There's no bullying allowed

Olympic gymnasts may be expected to be fierce when it comes to competing, but they're also expected to make sure that their behavior — either on or off the floor — doesn't turn into bullying. The code of conduct from the International Gymnastics Federation states that the athletes must "maintain and enhance the dignity and self-esteem of others by demonstrating respect for others, at all times, regardless of race, color, gender, sexual orientation, language, religion, political or other opinion, national or social origin, property, birth, disability, physical attributes, and athletic ability or other status."

It also ensures that the gymnasts "contribute to a harassment-free environment" and "refrain from any behavior and language that constitutes harassment, or physical abuse, is offensive, racist, sexist, unwanted, degrading, or malicious." Beyond that, "All statements and other forms of communication about others [must be] factual and/or not deliberately hurtful including all forms of social media." This surely helps during competition time, during which US Olympic gymnast Sam Mikulak once said, "It can get lonely." 

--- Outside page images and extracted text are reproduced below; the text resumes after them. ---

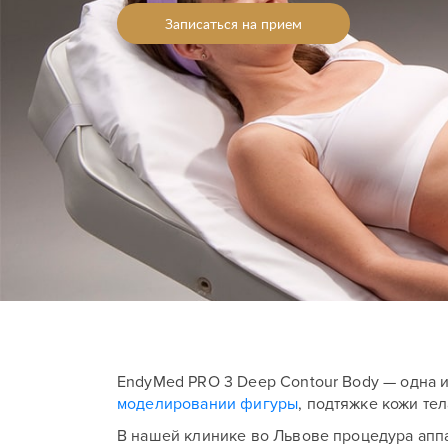
Записаться на прием
EndyMed PRO 3 Deep Contour Body — одна 
моделировании фигуры
, подтяжке кожи те
В нашей клинике во Львове процедура апп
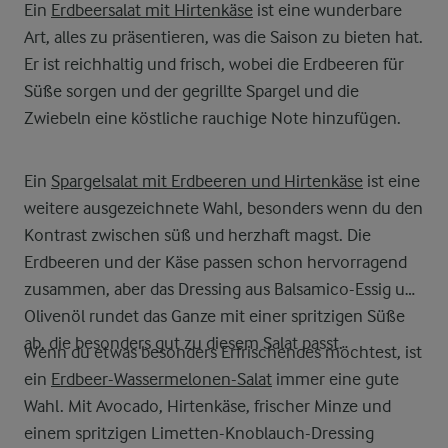
Ein
Erdbeersalat mit Hirtenkäse
ist eine wunderbare
Art, alles zu präsentieren, was die Saison zu bieten hat.
Er ist reichhaltig und frisch, wobei die Erdbeeren für
Süße sorgen und der gegrillte Spargel und die
Zwiebeln eine köstliche rauchige Note hinzufügen.
Ein
Spargelsalat mit Erdbeeren und Hirtenkäse
ist eine
weitere ausgezeichnete Wahl, besonders wenn du den
Kontrast zwischen süß und herzhaft magst. Die
Erdbeeren und der Käse passen schon hervorragend
zusammen, aber das Dressing aus Balsamico-Essig und
Olivenöl rundet das Ganze mit einer spritzigen Süße
ab, die besonders gut zu diesem Salat passt.
Wenn du etwas besonders Erfrischendes möchtest, ist
ein
Erdbeer-Wassermelonen-Salat
immer eine gute
Wahl. Mit Avocado, Hirtenkäse, frischer Minze und
einem spritzigen Limetten-Knoblauch-Dressing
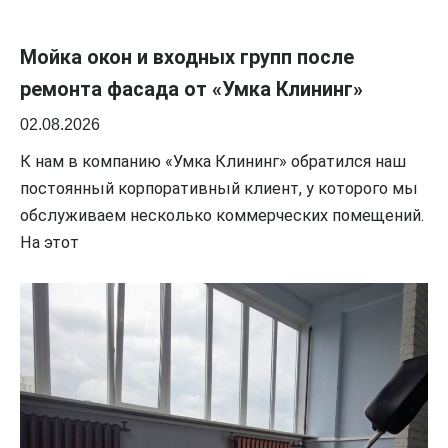
Мойка окон и входных групп после
ремонта фасада от «Умка Клининг»
02.08.2026
К нам в компанию «Умка Клининг» обратился наш
постоянный корпоративный клиент, у которого мы
обслуживаем несколько коммерческих помещений.
На этот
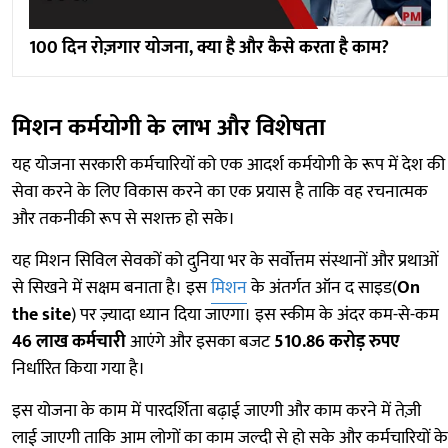
100 दिन रोज़गार योजना, क्या है और कैसे करता है काम?
मिशन कर्मयोगी के लाभ और विशेषता
यह योजना सरकारी कर्मचारियों को एक आदर्श कर्मयोगी के रूप में देश की
सेवा करने के लिए विकास करने का एक प्रयास है ताकि वह रचनात्मक
और तकनीकी रूप से सशक्त हो सके।
यह मिशन सिविल सेवकों को दुनिया भर के सर्वोत्तम संस्थानों और प्रथाओं
से सिखने में सक्षम बनाता है। इस
मिशन
के अंतर्गत ऑन द साइड(
On
the site
) पर ज़्यादा ध्यान दिया जाएगा। इस स्कीम के अंदर कम-से-कम
46 लाख कर्मचारी
आएंगे और इसका बजट
510.86 करोड़ रुपए
निर्धारित किया गया है।
इस योजना के काम में पारदर्शिता बढ़ाई जाएगी और काम करने में तेज़ी
लाई जाएगी ताकि आम लोगों का काम जल्दी से हो सके और कर्मचारियों के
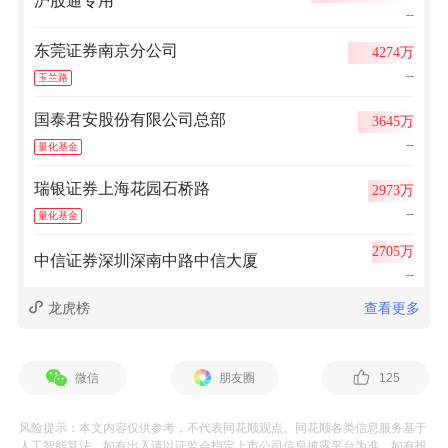
沪股通专用
--
东莞证券南京分公司
4274万
--
玉兰路
国泰君安股份有限公司总部
3645万
--
量化基金
瑞银证券上海花园石桥路
2973万
--
量化基金
2705万
中信证券深圳深南中路中信大厦
--
龙虎榜
查看更多
微信
朋友圈
125
风险提示：本文内容仅供参考，不代表同花顺观点。同花顺各类信息服务基于
人工智能算法，如有出入请以证监会指定上市公司信息披露平台为准。如有投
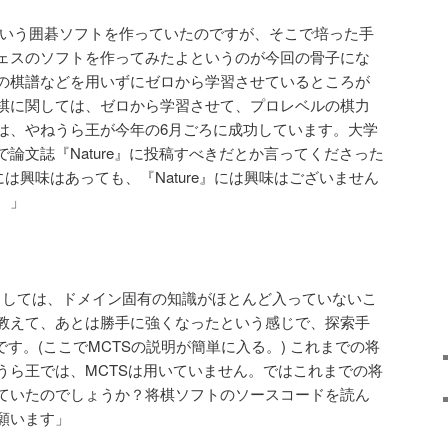
haGoという囲碁ソフトを作っていたのですが、そこで培った手
ェスのソフトを作ってみたよというのが今回の骨子にな
の棋譜などを用いずにゼロから学習させているところが
棋に関しては、ゼロから学習させて、プロレベルの棋力
は、やねうら王が今年の6月ごろに成功しています。大学
論文誌『Nature』に投稿すべきだとか言ってくださった
には興味はあっても、『Nature』には興味はございません
。」
の特徴としては、ドメイン固有の知識がほとんど入っていないこ
教えて、あとは勝手に強くなったという感じで、探索手
です。(ここでMCTSの説明が簡単に入る。) これまでの将
うら王では、MCTSは用いていません。ではこれまでの将
ていたのでしょうか？将棋ソフトのソースコードを読ん
願います」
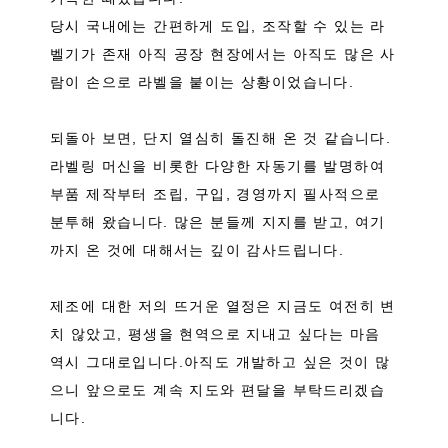
당시 국내에는 간편하게 도입, 조작할 수 있는 라
벨기가 존재 아직 공장 현장에서는 아직도 많은 사
람이 손으로 라벨을 붙이는 상황이었습니다.
되돌아 보면, 단지 열심히 돌진해 온 것 같습니다.
라벨링 머신을 비롯한 다양한 자동기를 발명하여
부품 제작부터 조립, 구입, 경영까지 필사적으로
분투해 왔습니다. 많은 분들께 지지를 받고, 여기
까지 온 것에 대해서는 깊이 감사드립니다.
제조에 대한 저의 뜨거운 열정은 지금도 여전히 변
치 않았고, 평생을 현역으로 지내고 싶다는 마음
역시 그대로입니다.아직도 개발하고 싶은 것이 많
으니 앞으로도 계속 지도와 편달을 부탁드리겠습
니다.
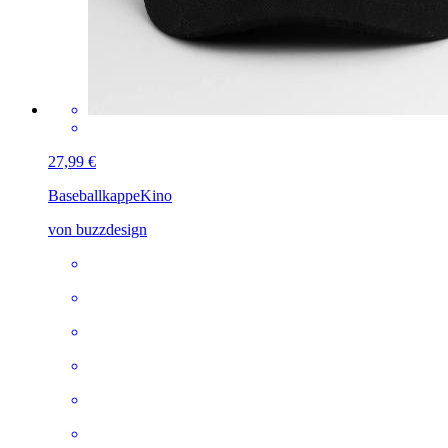
27,99 €
Baseballkappe
Kino
von buzzdesign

When it comes to Team USAAly Raisman told E! News in 2016, "We all support each other, we all have fun, I know that sounds cheesy. People don't always believe it, but we know that we're happy, we know that we love each other so that's all that matters." It sounds like bullying isn't a worry when it comes to the American Olympic gymnasts.

Practice, practice, practice makes perfect

In order to be the best of the best, you have to train hard. Former Olympic gymnast Shannon Miller told HuffPost, "There are no limits on your dreams if you're willing to work for it." That's why those who want to be Olympians must agree "to follow a mutually agreed upon training plan which is compatible with education, career, and family life," according to the International Gymnastics Federation.

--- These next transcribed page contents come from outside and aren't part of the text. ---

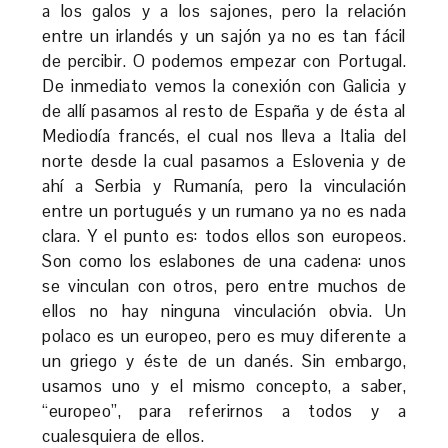
a los galos y a los sajones, pero la relación
entre un irlandés y un sajón ya no es tan fácil
de percibir. O podemos empezar con Portugal.
De inmediato vemos la conexión con Galicia y
de allí pasamos al resto de España y de ésta al
Mediodía francés, el cual nos lleva a Italia del
norte desde la cual pasamos a Eslovenia y de
ahí a Serbia y Rumanía, pero la vinculación
entre un portugués y un rumano ya no es nada
clara. Y el punto es: todos ellos son europeos.
Son como los eslabones de una cadena: unos
se vinculan con otros, pero entre muchos de
ellos no hay ninguna vinculación obvia. Un
polaco es un europeo, pero es muy diferente a
un griego y éste de un danés. Sin embargo,
usamos uno y el mismo concepto, a saber,
“europeo”, para referirnos a todos y a
cualesquiera de ellos.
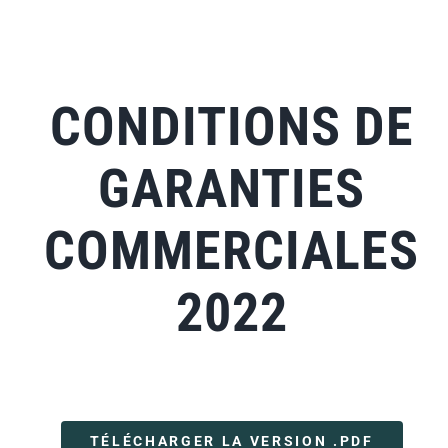
Skip
to
content
CONDITIONS DE
GARANTIES
COMMERCIALES
2022
TÉLÉCHARGER LA VERSION .PDF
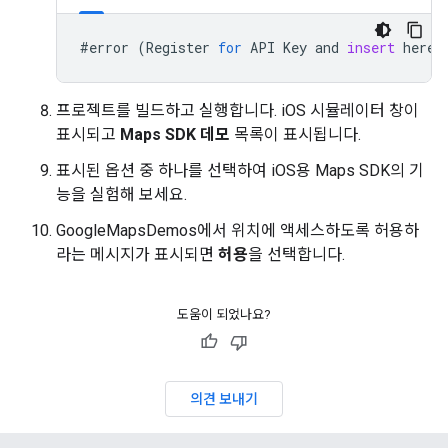
#
error
(
Register
for
API
Key
and
insert
here
.
프로젝트를 빌드하고 실행합니다. iOS 시뮬레이터 창이
표시되고
Maps SDK 데모
목록이 표시됩니다.
표시된 옵션 중 하나를 선택하여 iOS용 Maps SDK의 기
능을 실험해 보세요.
GoogleMapsDemos에서 위치에 액세스하도록 허용하
라는 메시지가 표시되면
허용
을 선택합니다.
도움이 되었나요?
의견 보내기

In order to earn her spot on Team USA, Simone Biles trained around 32 hours a week. In 2016, she told Women's Health about her daily routine: "In the morning, I usually get up between 7:40 a.m. and 7:45 a.m. ... I have practice from 9 a.m. to 12 p.m." She added, "[I then] head back to the gym from 3 p.m. to 6 p.m. and usually have more routines. After that, I either have therapy at the gym or at home ... and do it all again the next day."

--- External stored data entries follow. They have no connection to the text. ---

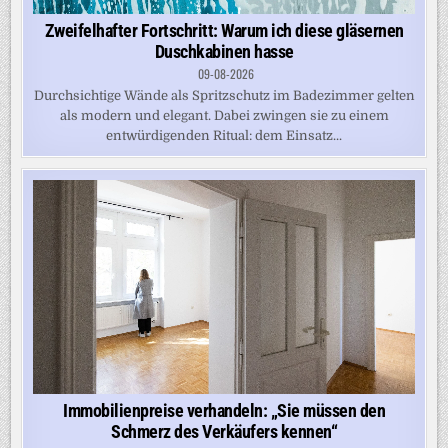
Zweifelhafter Fortschritt: Warum ich diese gläsernen
Duschkabinen hasse
09-08-2026
Durchsichtige Wände als Spritzschutz im Badezimmer gelten
als modern und elegant. Dabei zwingen sie zu einem
entwürdigenden Ritual: dem Einsatz...
Immobilienpreise verhandeln: „Sie müssen den
Schmerz des Verkäufers kennen“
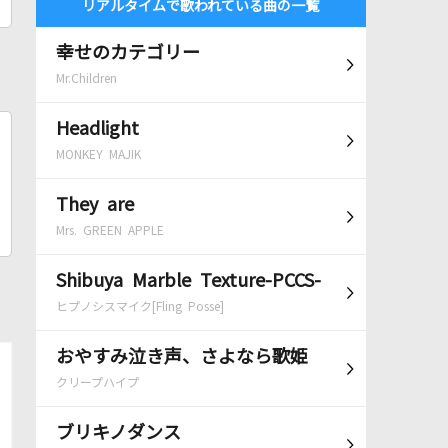
リアルタイムで歌われている曲の一覧
幸せのカテゴリー
Mr.Children
Headlight
MONKEY MAJIK
They are
Mrs. GREEN APPLE
Shibuya Marble Texture-PCCS-
ヒプノシスマイク[Fling Posse]
おやすみ泣き声、さよなら歌姫
クリープハイプ
ブリキノダンス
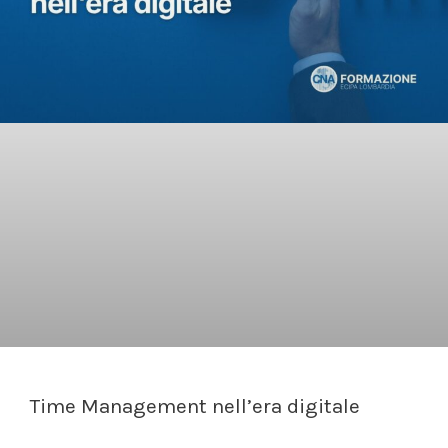
Time Management nell’era digitale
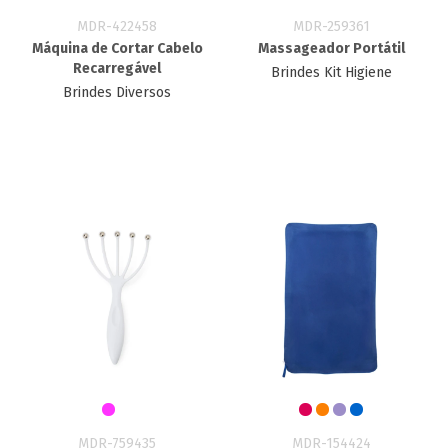
MDR-422458
MDR-259361
Máquina de Cortar Cabelo
Massageador Portátil
Recarregável
Brindes Kit Higiene
Brindes Diversos
MDR-759435
MDR-154424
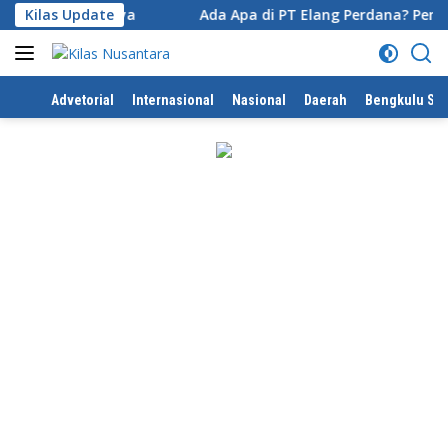
Langsung
etahuinya
Kilas Update
Ada Apa di PT Elang Perdana? Pengurus PT 
ke
konten
Home
Advetorial
Internasional
Nasional
Daerah
Bengkulu Sel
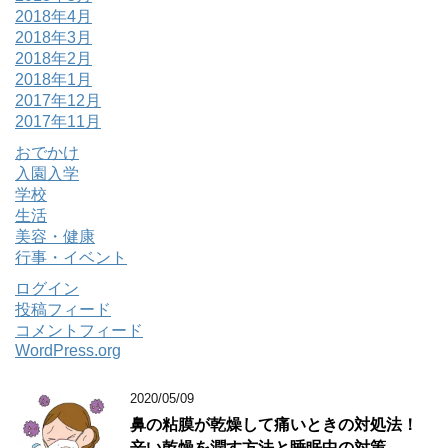
2018年4月
2018年3月
2018年2月
2018年1月
2017年12月
2017年11月
おでかけ
入園入学
学校
生活
美容・健康
行事・イベント
ログイン
投稿フィード
コメントフィード
WordPress.org
2020/05/09
鼻の粘膜が乾燥して痛いときの対処法！
辛い乾燥を潤す方法と睡眠中の対策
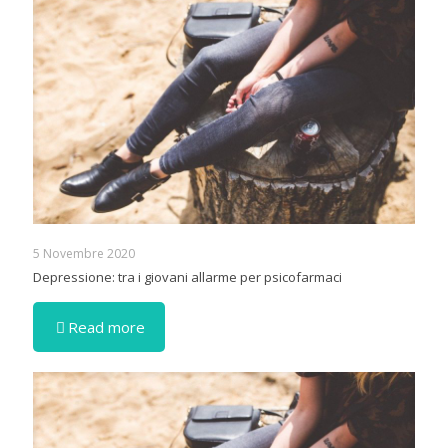
5 Novembre 2020
Depressione: tra i giovani allarme per psicofarmaci
Read more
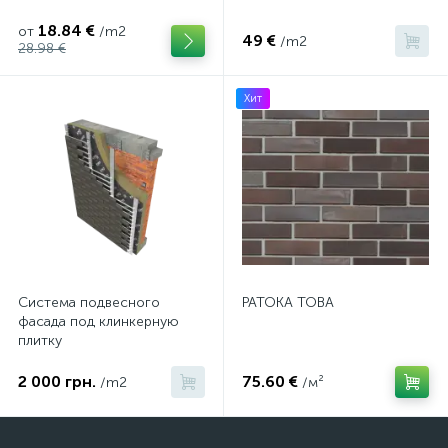
18.84 €
от
/m2
49 €
/m2
28.98 €
Хит
Система подвесного
PATOKA TOBA
фасада под клинкерную
плитку
2 000 грн.
75.60 €
/m2
/м²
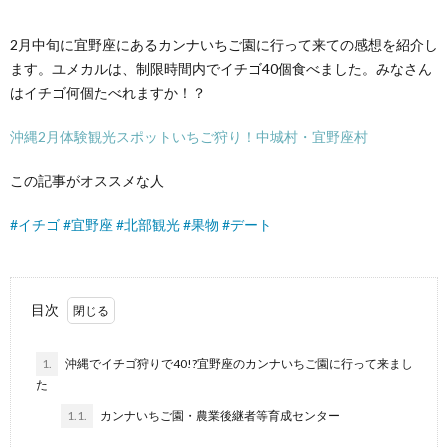
2月中旬に宜野座にあるカンナいちご園に行って来ての感想を紹介し
ます。ユメカルは、制限時間内でイチゴ40個食べました。みなさん
はイチゴ何個たべれますか！？
沖縄2月体験観光スポットいちご狩り！中城村・宜野座村
この記事がオススメな人
#
イチゴ
#
宜野座
#
北部観光
#
果物
#
デート
目次
1.
沖縄でイチゴ狩りで40!?宜野座のカンナいちご園に行って来まし
た
1.1.
カンナいちご園・農業後継者等育成センター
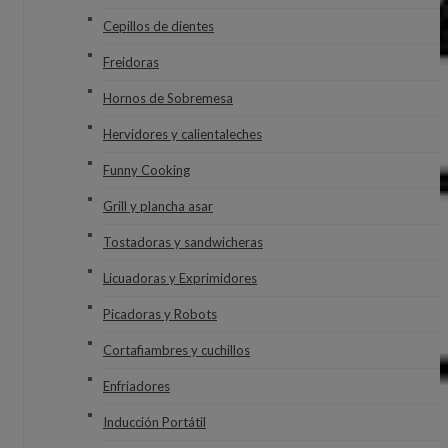
Cepillos de dientes
Freidoras
Hornos de Sobremesa
Hervidores y calientaleches
Funny Cooking
Grill y plancha asar
Tostadoras y sandwicheras
Licuadoras y Exprimidores
Picadoras y Robots
Cortafiambres y cuchillos
Enfriadores
Inducción Portátil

Biles offered more details, saying, "Last year we did cross-training. We swam twice a week — almost a mile! I swore I was going to drown, it was so hard, and then we would run. And the year before that we would bike 10 miles outside once a week. If we didn't bike, we would run a mile before practice, and as soon as we finished the mile we'd have to go inside and do a beam routine. My legs were absolute jello."

Olympic gymnasts must follow a specific diet and clean lifestyle

Along with putting in plenty of practice to keep their bodies in tip-top shape, Olympic gymnasts also have to watch what they put inside of their bodies, whether it's food, drinks, or other substances.

In order to get the fuel that they need to perform at the levels that they do, Olympian gymnasts have to follow a strict diet. In 2019, Simone Biles shared with Well and Good what a typical daily menu looks like for her, revealing that she relies on foods that are high in protein and fiber and low in carbs. The world-class competitor starts her day with a protein waffle and some fruit for breakfast, followed by a lunch that's "usually chicken and some vegetables." For dinner, she "like[s] to eat fish with vegetables and rice," and if she gets munchy between meals, her "go-to healthy snack is plantain chips."

The International Gymnastics Federation also ensures that its athletes stay away from performance-enhancing drugs and "abstain from the use of alcohol," as well as "illegal substances." A competitor who's trained for years to reach the Olympic level would surely not want to risk their career by attempting to perform after a few too many shots of tequila or an unwise amount of wine. But just in case they're tempted, the rule is there to make sure that gymnasts stay away from iffy substances and are always ready to compete.